Que luego, el concilio de Constantinopla del 381 introduce un nuevo elemento en la


organización de la alta jerarquía eclesiástica como ya se atestigua. Que junto a las sedes ya
desde antiguo reconocidas como las tres grandes sedes eclesiásticas en el Imperio romano, el
concilio hace mención de una nueva: la de la nueva capital del Imperio, Constantinopla, que
será confirmada en el concilio de Calcedonia del 451.

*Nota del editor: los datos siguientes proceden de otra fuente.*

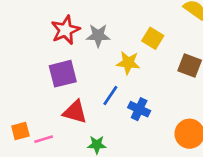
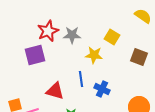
purple square: (63, 74) -> (35, 55), moved
blue line: (110, 96) -> (81, 79), turned -42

Finalmente, en este mismo concilio se afianza una nueva sede patriarcal. Máximo,
supermetropolitano de Antioquía, no tiene más remedio que aceptar que de su territorio se
separen las tres provincias de Palestina, para que sobre ellas ejerza su jurisdicción
supermetropolitana el obispo de Aelia. Se coronaban así con éxito los repetidos esfuerzos
realizados por Juvenal, obispo de Jerusalén (420-458), para obtener ese rango para su sede.
Quedan así constituidas las que serán las cinco sedes patriarcales, cuyo orden de precedencia
y título patriarcal serán fijados definitivamente y con carácter de ley también civil por el
emperador Justiniano: Roma, Constantinopla, Alejandría, Antioquía y Jerusalén

Bibliografía
Ubiña, M. S. (2013). Historia del Cristianismo - Mundo Antiguo . Madrid: Trotta.